Revenue and Profitability: A Closer Look
Figma’s financials show significant growth. In 2024, the company generated $749 million in revenue, marking a 48% increase from the prior year. That momentum continued into early 2025, with first-quarter revenue growing 46% year-over-year. The company also reports a rolling 12-month revenue of $821 million and a striking 91% gross margin—metrics that are likely to appeal to both institutional and retail investors.
Figma’s profitability story is nuanced. While it was profitable in 2023, the company reported a $732 million net loss that same year, primarily due to a one-time stock-based compensation event. Specifically, Figma granted 10.5 million stock options to employees at $8.50 per share. However, profitability returned in the fourth quarter of 2024 and continued into Q1 of 2025.
Figma also reported negligible debt in its filing, though it has left space to update that figure as needed, potentially tied to its revolving credit line.

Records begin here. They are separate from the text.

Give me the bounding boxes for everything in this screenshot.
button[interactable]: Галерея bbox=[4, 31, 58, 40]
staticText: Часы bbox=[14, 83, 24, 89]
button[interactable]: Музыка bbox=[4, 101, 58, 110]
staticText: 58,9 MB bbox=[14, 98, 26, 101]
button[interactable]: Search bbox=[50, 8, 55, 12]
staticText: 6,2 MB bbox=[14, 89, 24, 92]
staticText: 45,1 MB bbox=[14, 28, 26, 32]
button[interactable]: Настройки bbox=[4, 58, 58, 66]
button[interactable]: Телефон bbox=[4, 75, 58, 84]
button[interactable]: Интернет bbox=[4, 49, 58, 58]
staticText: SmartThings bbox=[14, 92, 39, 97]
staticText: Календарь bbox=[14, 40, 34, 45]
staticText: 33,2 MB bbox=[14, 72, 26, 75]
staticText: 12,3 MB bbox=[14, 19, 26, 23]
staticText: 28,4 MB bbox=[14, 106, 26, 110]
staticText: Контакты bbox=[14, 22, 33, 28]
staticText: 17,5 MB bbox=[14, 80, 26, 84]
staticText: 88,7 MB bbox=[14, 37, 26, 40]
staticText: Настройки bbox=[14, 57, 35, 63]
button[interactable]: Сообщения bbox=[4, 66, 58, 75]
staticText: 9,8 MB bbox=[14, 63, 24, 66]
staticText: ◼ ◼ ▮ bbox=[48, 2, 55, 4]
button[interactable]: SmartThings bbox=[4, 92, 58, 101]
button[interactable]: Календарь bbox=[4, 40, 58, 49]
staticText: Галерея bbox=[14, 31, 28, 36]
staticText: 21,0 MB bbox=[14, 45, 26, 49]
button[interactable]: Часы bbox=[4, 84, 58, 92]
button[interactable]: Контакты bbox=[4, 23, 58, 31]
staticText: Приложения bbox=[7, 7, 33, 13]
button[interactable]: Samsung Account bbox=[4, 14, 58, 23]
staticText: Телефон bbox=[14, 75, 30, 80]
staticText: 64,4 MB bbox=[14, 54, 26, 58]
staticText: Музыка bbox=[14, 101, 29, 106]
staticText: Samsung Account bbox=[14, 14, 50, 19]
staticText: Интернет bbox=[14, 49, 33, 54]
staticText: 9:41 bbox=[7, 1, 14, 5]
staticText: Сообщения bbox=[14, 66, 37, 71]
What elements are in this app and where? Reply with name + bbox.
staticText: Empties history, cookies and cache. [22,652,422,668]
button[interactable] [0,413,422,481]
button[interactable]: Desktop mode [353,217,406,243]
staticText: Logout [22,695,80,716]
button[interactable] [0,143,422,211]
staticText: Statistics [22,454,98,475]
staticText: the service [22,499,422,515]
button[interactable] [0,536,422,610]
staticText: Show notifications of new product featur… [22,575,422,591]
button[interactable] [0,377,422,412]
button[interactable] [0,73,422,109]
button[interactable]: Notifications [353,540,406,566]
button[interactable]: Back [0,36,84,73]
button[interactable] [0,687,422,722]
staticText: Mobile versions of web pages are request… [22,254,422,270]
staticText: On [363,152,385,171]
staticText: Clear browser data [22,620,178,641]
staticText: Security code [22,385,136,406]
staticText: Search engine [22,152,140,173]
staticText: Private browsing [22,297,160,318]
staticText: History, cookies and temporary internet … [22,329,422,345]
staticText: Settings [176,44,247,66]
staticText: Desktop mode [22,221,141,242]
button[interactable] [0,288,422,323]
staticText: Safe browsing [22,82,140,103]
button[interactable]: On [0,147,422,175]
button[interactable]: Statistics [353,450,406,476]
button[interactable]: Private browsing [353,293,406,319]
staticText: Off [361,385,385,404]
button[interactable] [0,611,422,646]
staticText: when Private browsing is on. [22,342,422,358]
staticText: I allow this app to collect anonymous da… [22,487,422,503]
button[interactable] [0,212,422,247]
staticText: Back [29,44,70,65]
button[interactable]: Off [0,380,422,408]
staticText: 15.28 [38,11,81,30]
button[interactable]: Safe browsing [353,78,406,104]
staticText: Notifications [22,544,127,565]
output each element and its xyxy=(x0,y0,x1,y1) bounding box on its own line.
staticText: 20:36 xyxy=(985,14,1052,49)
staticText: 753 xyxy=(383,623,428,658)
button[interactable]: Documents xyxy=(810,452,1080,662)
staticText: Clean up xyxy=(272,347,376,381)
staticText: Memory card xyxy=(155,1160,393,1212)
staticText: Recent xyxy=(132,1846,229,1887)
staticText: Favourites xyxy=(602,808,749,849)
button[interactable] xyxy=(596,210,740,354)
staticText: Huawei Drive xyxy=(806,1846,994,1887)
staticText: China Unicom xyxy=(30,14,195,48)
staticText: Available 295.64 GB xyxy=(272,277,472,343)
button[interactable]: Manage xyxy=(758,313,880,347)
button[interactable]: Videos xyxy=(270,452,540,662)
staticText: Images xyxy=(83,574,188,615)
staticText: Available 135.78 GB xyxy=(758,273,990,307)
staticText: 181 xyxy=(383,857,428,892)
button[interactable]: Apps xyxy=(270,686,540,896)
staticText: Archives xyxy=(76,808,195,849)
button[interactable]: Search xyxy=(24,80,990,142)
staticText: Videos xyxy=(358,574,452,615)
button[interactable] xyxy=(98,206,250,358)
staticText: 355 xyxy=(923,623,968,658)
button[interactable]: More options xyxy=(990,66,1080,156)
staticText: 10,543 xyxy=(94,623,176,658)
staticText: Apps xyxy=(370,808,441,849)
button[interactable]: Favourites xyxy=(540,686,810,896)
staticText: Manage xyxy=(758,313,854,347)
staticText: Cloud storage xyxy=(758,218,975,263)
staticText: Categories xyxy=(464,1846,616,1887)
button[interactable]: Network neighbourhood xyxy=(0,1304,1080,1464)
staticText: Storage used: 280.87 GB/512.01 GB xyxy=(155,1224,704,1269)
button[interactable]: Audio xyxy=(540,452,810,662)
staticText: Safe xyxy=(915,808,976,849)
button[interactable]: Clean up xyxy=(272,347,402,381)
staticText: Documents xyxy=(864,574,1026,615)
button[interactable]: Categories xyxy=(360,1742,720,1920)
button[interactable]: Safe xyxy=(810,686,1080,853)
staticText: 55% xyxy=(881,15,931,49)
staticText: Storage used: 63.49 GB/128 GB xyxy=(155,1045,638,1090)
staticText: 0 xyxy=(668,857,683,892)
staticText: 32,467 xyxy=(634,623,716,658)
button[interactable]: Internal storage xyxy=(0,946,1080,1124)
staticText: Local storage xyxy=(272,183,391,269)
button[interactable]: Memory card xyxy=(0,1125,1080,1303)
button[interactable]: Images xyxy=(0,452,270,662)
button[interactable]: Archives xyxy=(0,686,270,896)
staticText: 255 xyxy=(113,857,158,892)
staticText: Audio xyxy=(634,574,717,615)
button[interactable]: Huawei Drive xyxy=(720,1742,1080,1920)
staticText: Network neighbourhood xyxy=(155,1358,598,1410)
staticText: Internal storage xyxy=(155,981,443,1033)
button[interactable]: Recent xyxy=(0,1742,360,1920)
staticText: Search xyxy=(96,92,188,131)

Ownership, Voting Power, and Early Cash-Outs
Among the more eye-catching details in the S-1 is Figma’s internal power structure. CEO and co-founder Dylan Field holds about 75% of the company’s voting power pre-IPO, largely due to super-voting Class B shares. Former co-founder Evan Wallace, who left the company in 2021, has transferred his voting rights to Field, though his family trust still holds around one-third of the Class B shares.
The document also confirms that Field sold approximately $20 million in shares as part of a 2024 employee tender offer—an early liquidity event for some stakeholders before the public offering.
AI Integration and Competitive Risks
Figma's S-1 also touches on the growing impact of AI in the design space. While the company has already launched several AI features, it acknowledges that competition from upstarts—like AI-powered design tool Lovable—poses a potential threat. Figma notes that while it is heavily investing in generative AI capabilities, the rapid pace of innovation in this sector means staying competitive won’t be easy.
“There can be no guarantee that our products will remain competitive as new AI technologies are developed,” Figma stated in its filing.
What’s Next?
The IPO's final terms—including share count and pricing—have yet to be announced. Major venture backers include Index Ventures, Greylock, Kleiner Perkins, and Sequoia, though it's unclear whether any will sell shares in the IPO.
With strong revenue, a high gross margin, a clear product-market fit, and expanding AI capabilities, Figma appears well-positioned to attract investor interest. But the competitive AI landscape and internal control dynamics will be closely watched as the company enters the public markets.
If successful, Figma’s IPO could become one of the defining tech market events of 2025.